To help get the word out about phishing, Shane offers training workshops and also sends out mock phishing emails—a memorable one she sent told users they had a secret valentine—then publicly shares how many people reported the phish, how many people opened the email, etc.

What if you are not sure?  The team has the ability to check an email on a virtual machine (which works in isolation so no additional users are impacted). If it is okay, they will simply send it back. And Shane says you never have to worry about reporting too much. “Over-reporting is the best problem we can have!”

If you do get “hooked,” the IT team will take a series of steps to help. Feldman says sometimes bad things are hidden so just changing your password won’t always be enough. For example, the bad guys could update your email signature with a dangerous link or add rules to your email causing certain items to be deleted.

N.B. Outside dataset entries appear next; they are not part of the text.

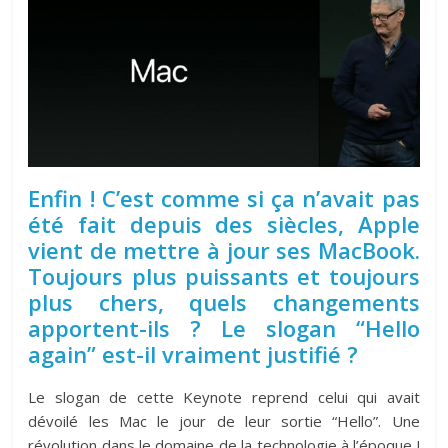
Enfin ! C’est comme si ça n’avait pas
été fait depuis des siècles, Apple
vient de mettre à jour ses MacBook.
Toujours plus puissants et toujours
plus chers, quels changements
apportent-ils ? Le slogan “Hello
again” est-il vraiment justifié ?
Le slogan de cette Keynote reprend celui qui avait
dévoilé les Mac le jour de leur sortie “Hello”. Une
révolution dans le domaine de la technologie à l’époque !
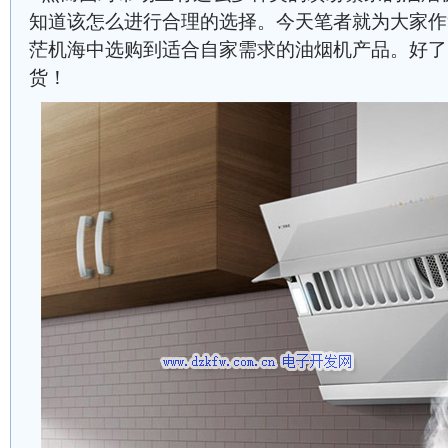
知道该怎么进行合理的选择。今天笔者就为大家作
茫机海中选购到适合自家需求的油烟机产品。好了
货！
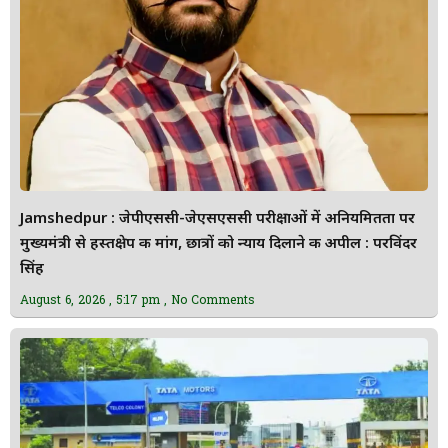
Jamshedpur : जेपीएससी-जेएसएससी परीक्षाओं में अनियमितता पर
मुख्यमंत्री से हस्तक्षेप की मांग, छात्रों को न्याय दिलाने की अपील : परविंदर
सिंह
August 6, 2026
5:17 pm
No Comments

The team has some other great tips for surfing online, including:

  • “Just ask.” Not sure if your bank, co-worker, or friend was really the sender? Ask first, open later.
  • Beware of emails with aggressive or threatening language which may, for example, tell you your account will be deactivated or your privileges revoked.
  • Don’t give out information like your password (IT will never ask for this) or click on a link, even if you think it is safe. Sometimes the sender will hide the real URL behind an innocent-looking link or add something to it—instead of www.montgomerycollege.edu, for example, the link will read www.montgomerycollege.edu.college.com—so it is always better to simply go to the site yourself.I didn't take the bait
  • Beware of bad grammar or impersonal greetings, and don’t be fooled by anything offered for free. “Free should set off alarm bells,” Feehan says.

Ultimately Feehan says they just want to keep every user and the College community safe. “We are always looking for ways to improve safety without impacting the College mission. We want to help people do what they need to safely.”